To do:
Please repeat every entry exactly as written, but skip the pictures.

Records for processing:
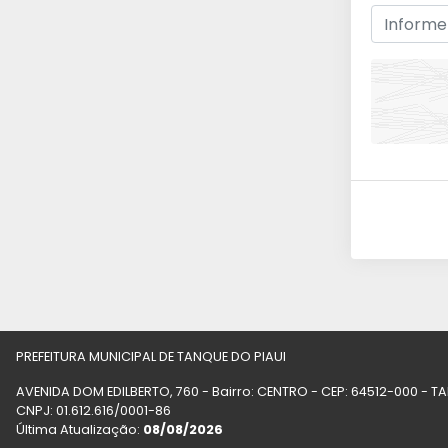
PREFEITURA MUNICIPAL DE TANQUE DO PIAUI
AVENIDA DOM EDILBERTO, 760 - Bairro: CENTRO - CEP: 64512-000 - T
CNPJ: 01.612.616/0001-86
Última Atualização:
08/08/2026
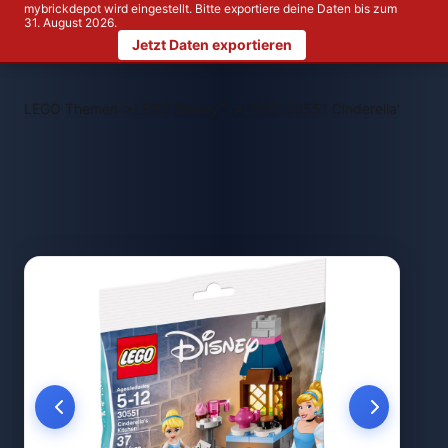
mybrickdepot wird eingestellt. Bitte exportiere deine Daten bis zum
31. August 2026.
Jetzt Daten exportieren
>
>
LEGO Themen
LEGO Disney™
LEGO 30551 Cinderella's Kitch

Written reply:
PREFEITURA MUNICIPAL DE TANQUE DO PIAUI
AVENIDA DOM EDILBERTO, 760 - Bairro: CENTRO - CEP: 64512-000 - T
CNPJ: 01.612.616/0001-86
Última Atualização:
08/08/2026
mybrickdepot wird eingestellt. Bitte exportiere deine Daten bis zum
31. August 2026.
Jetzt Daten exportieren
>
>
LEGO Themen
LEGO Disney™
LEGO 30551 Cinderella's Kitch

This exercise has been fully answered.